Subhan Z. E.


Slideshow ini membutuhkan JavaScript.

 

Perbincangan di Facebook tentang foto ini:

Akhmad Sahal sosok NU gaul…

Rafina Harahap NU turut membantai terduga PKI bukan? Gus Dur sudah minta maaf, setali tiga uang mengakui bhw NU terlibat pembantaian. Romo Magnis yg saat itu masih muda (frater?) cerita betapa mencekam kehidupan di Jawa Bali pasca jatuhnya Sukarno. Ngeri :(

Joss Wibisono Jang misih blom mintak mangap disosorin itu orang2 katulik. Mereka bilangnja kita gak ikutan nembak, kita paling2 tjumak pigang stronkingnja (petromax). Djelas NU gak sendirian. PMKRI djuga ikutan. Mesti didesek tuh supaja katulik djuga mintak mangap. Koran Kempes, sebagai swara katulik, djuga ikutan terlibat.

‘Hend’ P Astoro Lanjut Rid..

Kelopak Semata Aku dalam posisi yang memaafkan hahahaha….

Hilmar Farid perhatikan juga di sebelahnya tergeletak buku ‘defiance mountain’ karya frank bonham, penulis cerita western terkenal. dalam filmnya joshua oppenheimer tentang preman yang terlibat pembunuhan 1965-66 image koboi juga sangat menonjol

Har Wib yang belum pernah liat lukisannya Sudjojono: “maka lahirlah angkatan 66” http://ninghapsari.multiply.com/photos/album/91/S_Sudjojono#photo=5

Har Wib Fay, kalo punya videonya Joshua Oppenheimer ‘Show of Force’ (2007) atau bukunya Film, Ghosts and Genres of Historical Performance in the Indonesian Genocide mau dong kopikirinya..?
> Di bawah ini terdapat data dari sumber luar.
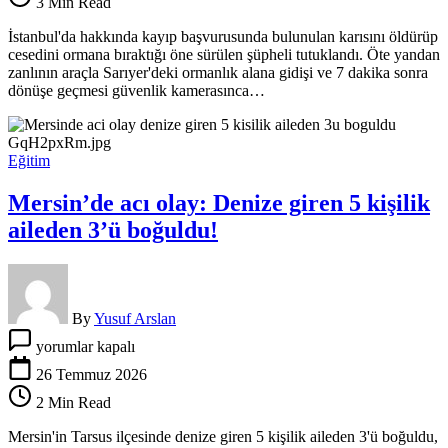
3 Min Read
belli
oldu!
İstanbul'da hakkında kayıp başvurusunda bulunulan karısını öldürüp
Ormanlık
cesedini ormana bıraktığı öne sürülen şüpheli tutuklandı. Öte yandan
alandan
zanlının araçla Sarıyer'deki ormanlık alana gidişi ve 7 dakika sonra
yeni
dönüşe geçmesi güvenlik kamerasınca…
görüntüler
ortaya
çıktı
için
Eğitim
Mersin’de acı olay: Denize giren 5 kişilik
aileden 3’ü boğuldu!
By
Yusuf Arslan
Mersin’de
yorumlar kapalı
acı
olay:
26 Temmuz 2026
Denize
2 Min Read
giren
5
Mersin'in Tarsus ilçesinde denize giren 5 kişilik aileden 3'ü boğuldu,
kişilik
Misbach Tamrin Memang begitulah,ketika itu,sesuai dg pengakuan otokritik Gus Dur, kaum Nahdiyin,termasuk Banser dan Ansor merasa dikibulin oleh militer sayap kanan.Bahkan beliau menyatakan minta maaf thd korban.

Hilmar Farid Keterangan menarik dari Yusuf Hasyim soal pembentukan Banser NU: “Kita mempelajari teori Hitler, buku Hitler yang terkenal namanya ‘Mein Kampf’ … itu teori bagaimana membawa kekuasaan, kekuatan. Jadi bagaimana Hitler membangun kekuatan Nazi menjadi bisa berkuasa. Kita berpendapat, karena komunis terlalunya ‘begitu’ di Indonesia, maka kita harus menghadapinya dengan ‘begitu’ pula. Ah, disitulah kita mendirikan Banser… itu di Mein Kampfnya Hitler itu, kita pelajari bagaimana kita membangun kekuatan masyarakat, untuk menghadapi kekuatan yang mengancam. Jadi sebenarnya Banser itu soalnya hampir sama dengan Hitler Jonker [sic! mungkin maksudnya Jugend/pemuda].” (wawancara, dimuat dalam Jeffrey Hadler, “Translations of Antisemitism: Jews, the Chinese, and Violence in Colonial and Post-Colonial Indonesia,” Indonesia and the Malay World, Vol. 32, No. 94, November 2004, hlm. 307)

Joss Wibisono Tjihuihuihui Fay. Asjik jach. Tapi djangan dikira Yusuf Hasyim orang pertama jang batja2 Mein Kampf. Sedjak tahun 1930an udah ada Fay jang menggandrungin Hitler dan Mein Kampfnja. Kalow gitu Banser itu sama dengan HJ jach?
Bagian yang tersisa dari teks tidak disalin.